---------- Supplied records ----------
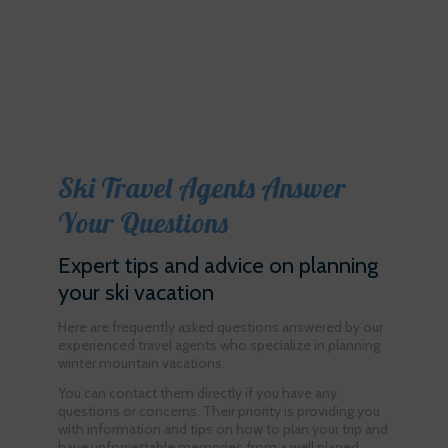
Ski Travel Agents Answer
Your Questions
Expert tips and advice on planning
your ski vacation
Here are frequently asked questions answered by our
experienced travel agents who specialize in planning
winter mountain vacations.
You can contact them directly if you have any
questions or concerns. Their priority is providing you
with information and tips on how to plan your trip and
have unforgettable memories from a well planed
----------
---------- Supplied records ----------
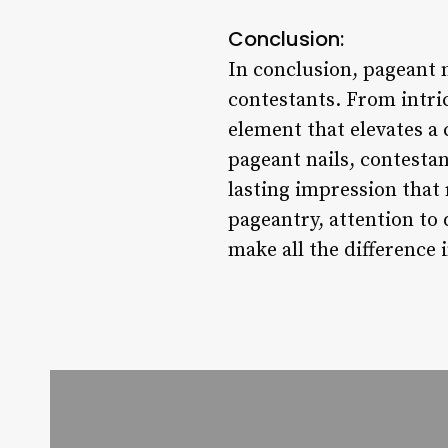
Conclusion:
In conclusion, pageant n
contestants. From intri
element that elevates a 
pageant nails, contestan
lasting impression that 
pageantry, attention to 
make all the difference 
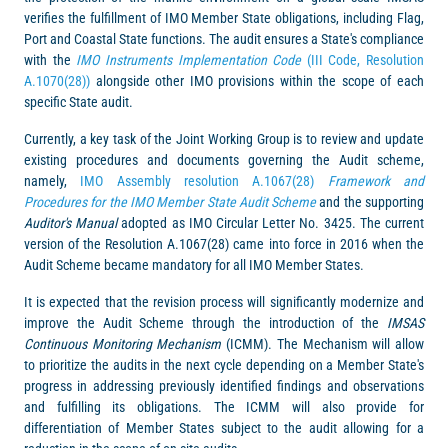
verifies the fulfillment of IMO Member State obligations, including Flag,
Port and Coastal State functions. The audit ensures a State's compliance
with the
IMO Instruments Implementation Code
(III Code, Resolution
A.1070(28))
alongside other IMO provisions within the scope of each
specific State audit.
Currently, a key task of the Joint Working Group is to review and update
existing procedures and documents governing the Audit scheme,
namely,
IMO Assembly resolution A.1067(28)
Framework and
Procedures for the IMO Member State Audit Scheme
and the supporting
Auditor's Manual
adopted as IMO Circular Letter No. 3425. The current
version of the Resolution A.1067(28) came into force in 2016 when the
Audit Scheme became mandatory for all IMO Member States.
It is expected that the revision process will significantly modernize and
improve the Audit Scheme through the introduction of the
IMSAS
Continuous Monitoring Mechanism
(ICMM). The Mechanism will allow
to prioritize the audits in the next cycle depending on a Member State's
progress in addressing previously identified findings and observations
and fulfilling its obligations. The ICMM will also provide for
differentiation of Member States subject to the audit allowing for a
----------
Could you retype exactly the lines above, starting at the line that contains "your ski vacation" and ending at the line that contains "have unforgettable memories", and nothing more?

> [Solution to the problem]:
your ski vacation
Here are frequently asked questions answered by our
experienced travel agents who specialize in planning
winter mountain vacations.
You can contact them directly if you have any
questions or concerns. Their priority is providing you
with information and tips on how to plan your trip and
have unforgettable memories from a well planed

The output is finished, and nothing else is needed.